Sizing Up Software-Oriented Distribution for Acquirers

Navigator Edition: April 2016
By: Brooke Ybarra

Integrated point of sale (iPOS) solutions and particularly, acquirers’ use of software developers (ISVs) and their dealers (VARs) as a distribution strategy, have received much buzz in the last several years. We estimate more than 10,000 software developers of one sort or another, over 60% of which generate less than $500k in annual revenue, make up the highly fragmented market. Acquirers have, rightly we think, recognized the developer market as a distribution opportunity and increased focus on the channel.

Large processors have acquired and organized business units around networks of software developers and dealers. Notably, Vantiv’s acquisition of Mercury Payment Systems and Element Payment Services formed Vantiv Integrated Payments, and Global Payments’ formation of Open Edge from its acquisition of PayPros and Accelerated Payment Technologies lead the market. Others have pursued a similar strategy.

Despite the focus on using software developers for distribution, we estimate the ISV and VAR channel is generating less than 10% of new merchant accounts each year and makes up less than 5% of total volume. (See Figure 1.) By contrast, we estimate the bank and ISO channels each sign three to four times as many merchants annually. In short, traditional forms of distribution, including ISOs, banks, and field sales, still make up the vast majority of new merchant count and total volume.

Figure 1: Estimated Share of Merchants Signed Annually and Total Volume Signed Through ISV/VAR Channels

Fig-1_-Estimated-Share-of-Merchants-Signed-Annually-and-Total-Volume-Signed-Through-ISV-VAR-ChannelsSource: First Annapolis Consulting research and analysis.
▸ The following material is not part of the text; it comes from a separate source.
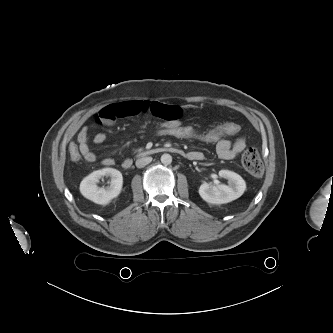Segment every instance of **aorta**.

ISV distribution is growing, however. Vantiv reports 20% plus growth from its high-growth channels, which includes Integrated Payments, and Global reported growth in the mid-to-high teens for OpenEdge. There is a secular shift in the merchant community toward iPOS solutions (not all of which are signed through ISV channels). The EMV migration has somewhat slowed the shift because merchants have opted for new terminals, which have proven faster and simpler to certify and deploy than their integrated counterparts, but we expect iPOS growth to resume. With it, ISV and VAR distribution will make up a bigger share of new merchant flow as acquirers currently pursuing the strategy expand its use amid their broader sales tactics and more acquirers follow the leaders into this channel.